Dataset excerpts
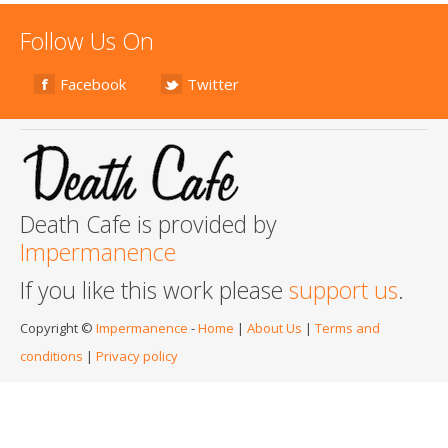
Follow Us On
Facebook
Twitter
Death Cafe is provided by
Impermanence
If you like this work please
support us
.
Copyright ©
Impermanence
-
Home
|
About Us
|
Terms and
conditions
|
Privacy policy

Problem — Transcribe the records above exactly, but only from the line that contains "If you like this work please" through their final line, inclusive.

Answer space —
If you like this work please
support us
.
Copyright ©
Impermanence
-
Home
|
About Us
|
Terms and
conditions
|
Privacy policy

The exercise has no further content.